Alternative Hypothesis (H1): There is a positive relationship between the number of laptops purchased and the number of anti-virus licenses purchased.
# Install packages if not already installed
# install.packages(c("readxl", "psych", "ggplot2", "ggpubr", "rmarkdown"))
# Load required packages
library(readxl)
library(psych)
library(ggplot2)
##
## Attaching package: 'ggplot2'
## The following objects are masked from 'package:psych':
##
## %+%, alpha
library(ggpubr)
A5RQ2 <- read_excel("C:/Users/saisa/Downloads/A5RQ2.xlsx")
head(A5RQ2)
## # A tibble: 6 × 3
## Business Antivirus Laptop
## <dbl> <dbl> <dbl>
## 1 1 42 31
## 2 2 47 36
## 3 3 73 68
## 4 4 51 38
## 5 5 52 43
## 6 6 76 61
# Calculate descriptive statistics
describe(A5RQ2[, c("Antivirus", "Laptop")])
## vars n mean sd median trimmed mad min max range skew
## Antivirus 1 122 50.18 13.36 49 49.92 12.60 15 83 68 0.15
## Laptop 2 122 40.02 12.30 39 39.93 11.86 8 68 60 -0.01
## kurtosis se
## Antivirus -0.14 1.21
## Laptop -0.32 1.11
# Create histogram for Antivirus Licenses
hist(A5RQ2$Antivirus,
main = "Histogram of Antivirus Licenses Purchased",
xlab = "Number of Antivirus Licenses",
ylab = "Frequency",
col = "lightblue",
border = "black",
breaks = 20)
# Create histogram for Laptops Purchased
hist(A5RQ2$Laptop,
main = "Histogram of Laptops Purchased",
xlab = "Number of Laptops",
ylab = "Frequency",
col = "lightgreen",
border = "black",
breaks = 20)
# Conduct Shapiro-Wilk tests
shapiro_antivirus <- shapiro.test(A5RQ2$Antivirus)
shapiro_laptop <- shapiro.test(A5RQ2$Laptop)
# Display results
shapiro_antivirus
##
## Shapiro-Wilk normality test
##
## data: A5RQ2$Antivirus
## W = 0.99419, p-value = 0.8981
shapiro_laptop
##
## Shapiro-Wilk normality test
##
## data: A5RQ2$Laptop
## W = 0.99362, p-value = 0.8559
Normality Test Results:
Antivirus Licenses: W = 0.99419, p-value = 0.8981 → Normally distributed
Laptops Purchased: W = 0.99362, p-value = 0.8559 → Normally distributed
Decision: Since both variables are normally distributed, we will use Pearson Correlation.

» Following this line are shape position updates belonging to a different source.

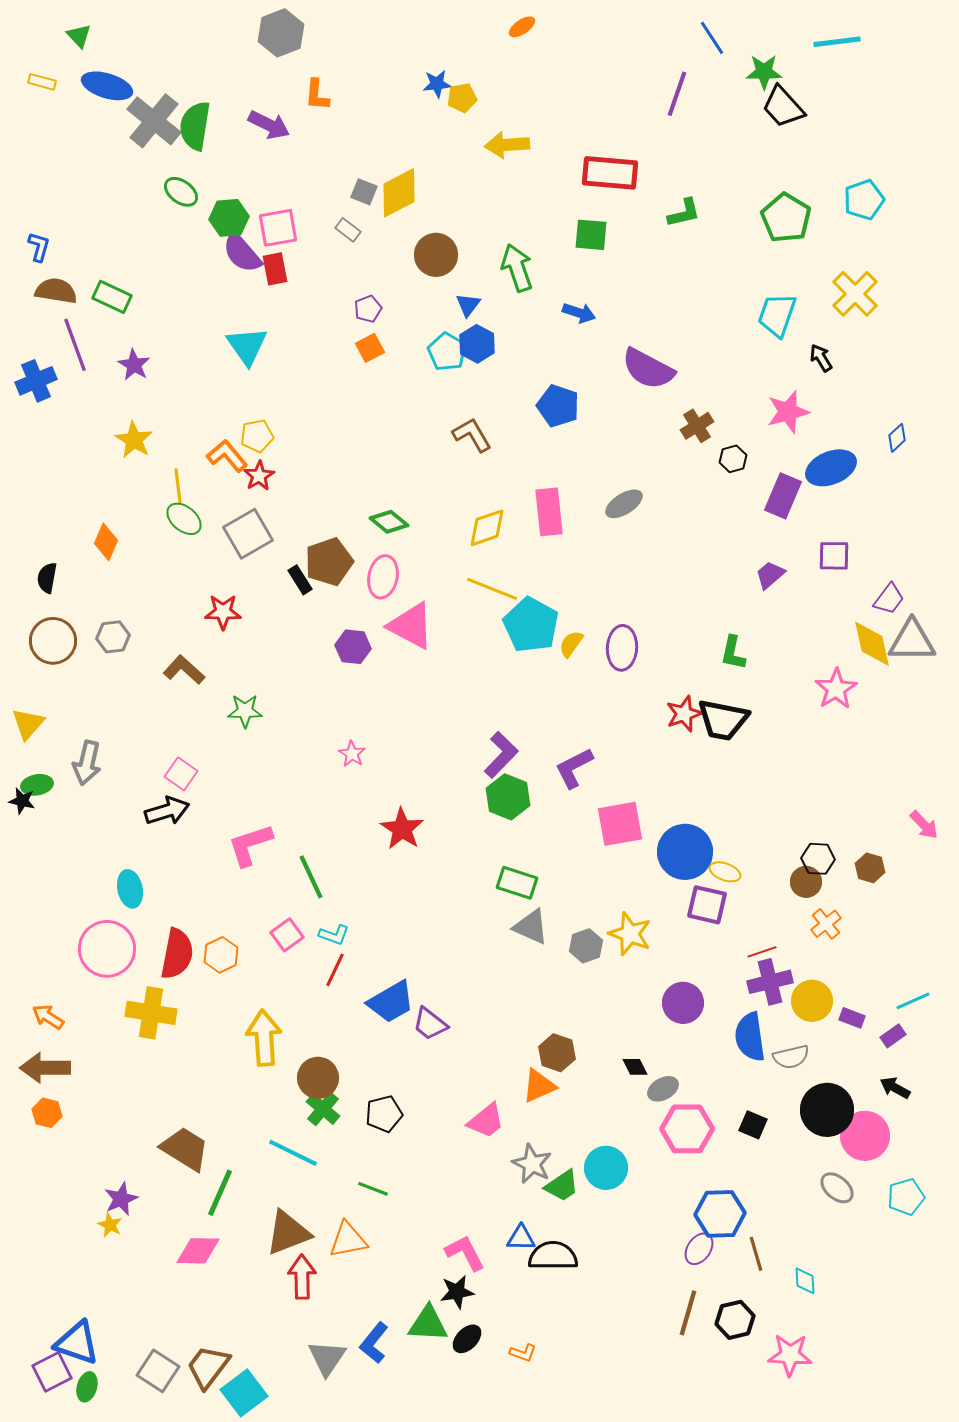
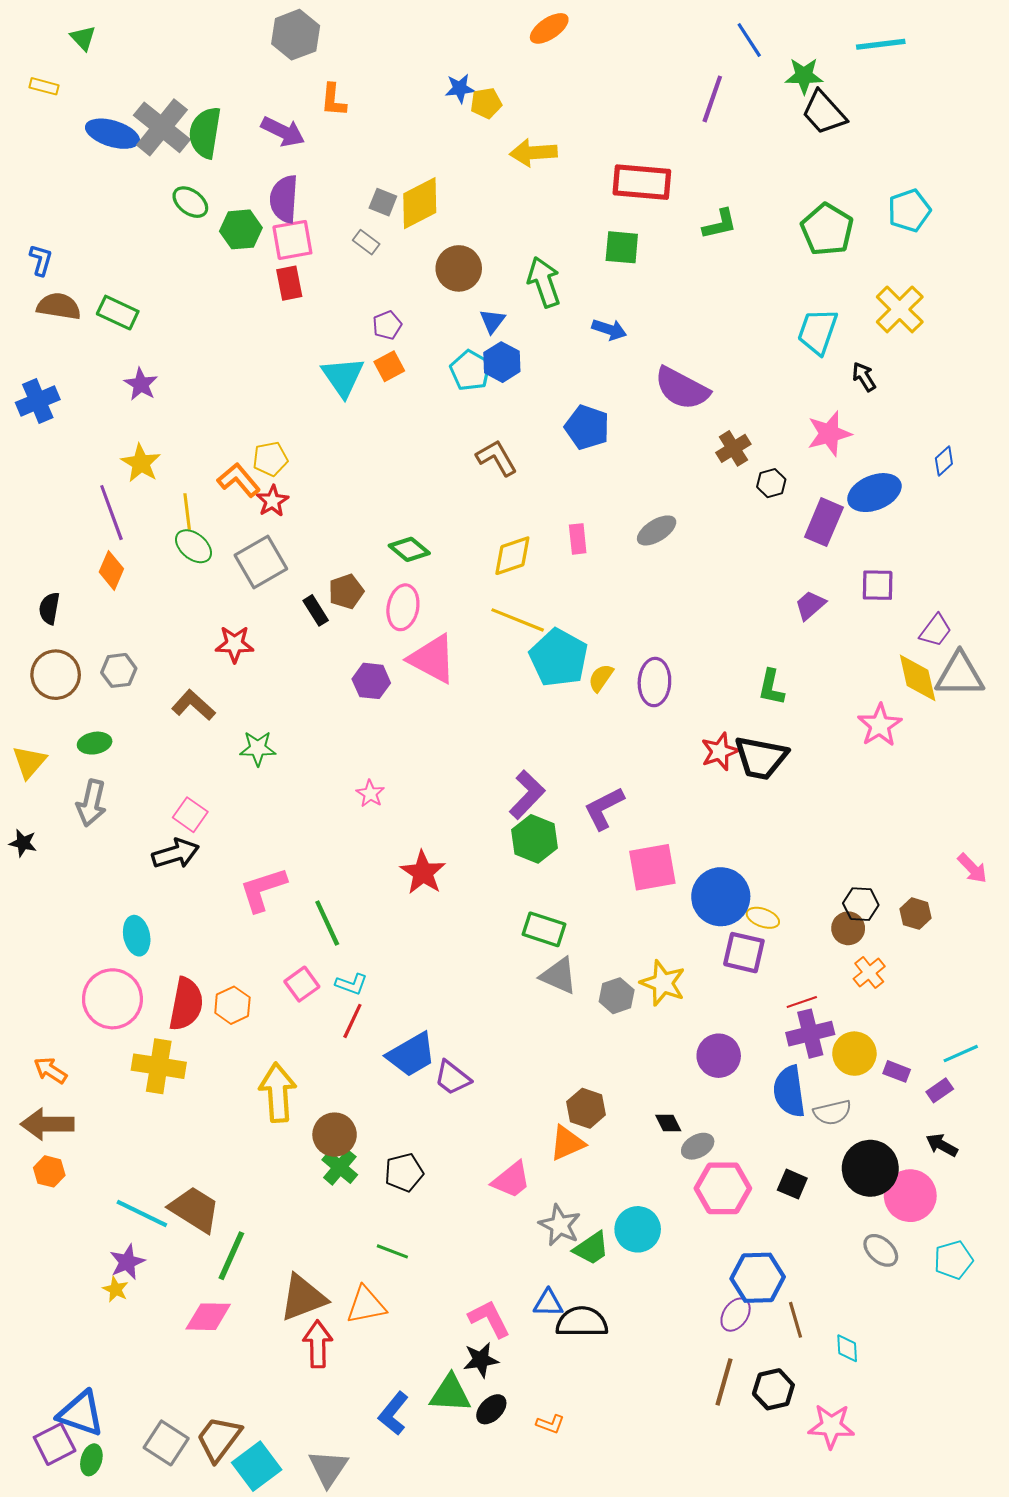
orange ellipse: (522, 27) -> (549, 28), size x1.4
blue ellipse: (107, 86) -> (112, 134), moved
purple semicircle: (242, 253) -> (284, 199), moved, turned 45
purple line: (75, 345) -> (111, 513), moved
cyan triangle: (247, 346) -> (343, 377), moved
pink rectangle: (549, 512) -> (578, 539), size x0.6
brown pentagon: (329, 562) -> (346, 592), size x0.7
green ellipse: (37, 785) -> (95, 743), moved
cyan line: (293, 1153) -> (142, 1214), moved
gray triangle: (327, 1358) -> (328, 1468), moved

# Create scatterplot with Pearson correlation
ggscatter(A5RQ2, x = "Antivirus", y = "Laptop",
add = "reg.line",
conf.int = TRUE,
cor.coef = TRUE,
cor.method = "pearson",
xlab = "Antivirus Licenses Purchased",
ylab = "Laptops Purchased",
title = "Relationship between Antivirus Licenses and Laptop Purchases")
Scatterplot Observation: The relationship is strongly positive (line pointing steeply upward) - as antivirus licenses increase, laptop purchases also increase substantially.

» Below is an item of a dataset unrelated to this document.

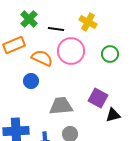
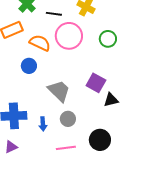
gray trapezoid: (61, 106) -> (59, 91), turned 50

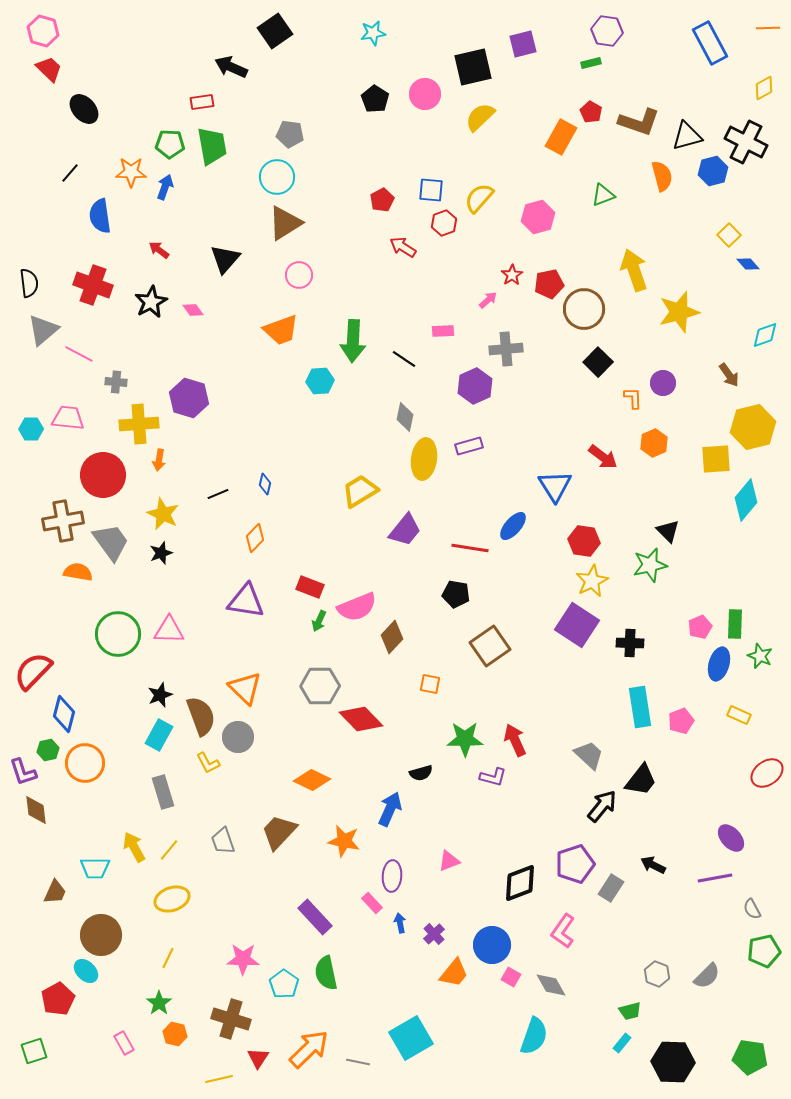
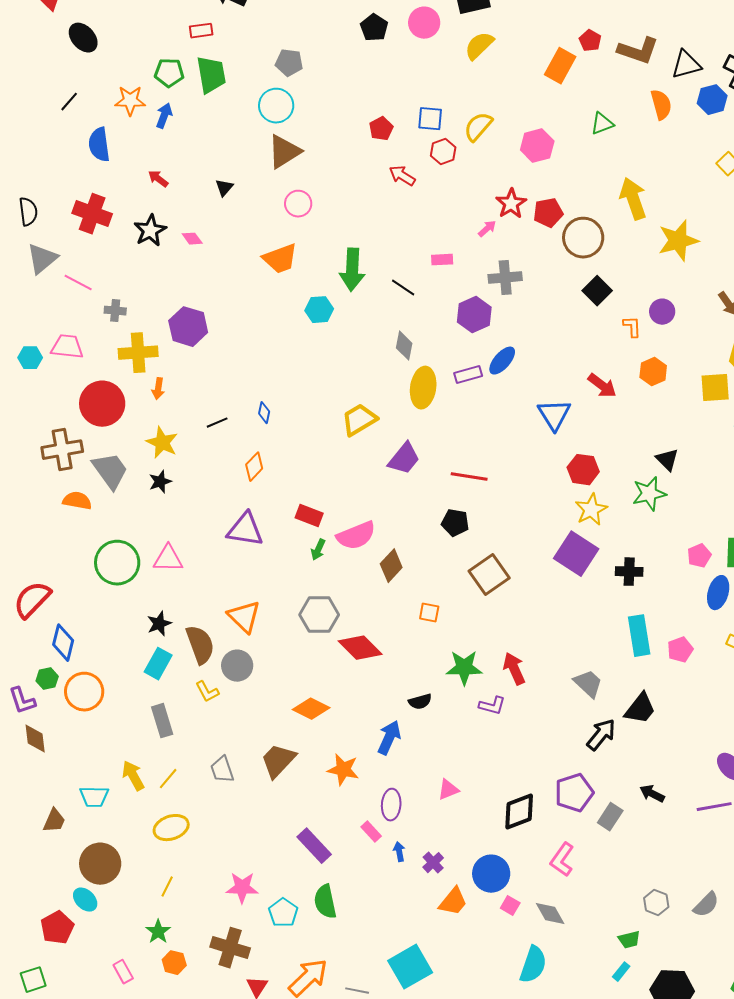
black triangle: (225, 259) -> (224, 188), size x0.6
red star: (512, 275) -> (511, 204), size x1.4
blue ellipse: (513, 526) -> (502, 361), moved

# Conduct Pearson correlation test
pearson_result <- cor.test(A5RQ2$Antivirus, A5RQ2$Laptop, method = "pearson")
pearson_result
##
## Pearson's product-moment correlation
##
## data: A5RQ2$Antivirus and A5RQ2$Laptop
## t = 25.16, df = 120, p-value < 2.2e-16
## alternative hypothesis: true correlation is not equal to 0
## 95 percent confidence interval:
## 0.8830253 0.9412249
## sample estimates:
## cor
## 0.9168679
Statistical Results: -Pearson’s r: 0.917 -p-value: < .001 (specifically < 2.2e-16) -Sample size: n = 122
Effect Size Interpretation: -Direction: Positive correlation -Strength: Very strong (r = 0.92 > 0.50 threshold for “strong” relationship)
Q1) Antivirus skewness: Fairly symmetrical
Q2) Antivirus kurtosis: Proper bell curve
Q3) Laptop skewness: Symmetrical
Q4) Laptop kurtosis: Proper bell curve
Was the data normally distributed for Antivirus Licenses? Yes (W = 0.99419, p = 0.8981)
Was the data normally distributed for Laptops Purchased? Yes (W = 0.99362, p = 0.8559)
Is the relationship positive, negative, or no relationship? Strongly positive (line pointing steeply upward)
Q1) Direction of effect: Positive - as antivirus licenses increase, laptop purchases increase
Q2) Size of effect: Very strong (r = 0.92)
A Pearson correlation was conducted to examine the relationship between the number of antivirus licenses purchased and the number of laptops purchased by small businesses (n = 122). There was a statistically significant correlation between antivirus licenses (M = 50.18, SD = 13.36) and laptops purchased (M = 40.02, SD = 12.30). The correlation was positive and very strong, r(120) = 0.92, p < .001. As the number of antivirus licenses purchased increases, the number of laptops purchased also increases.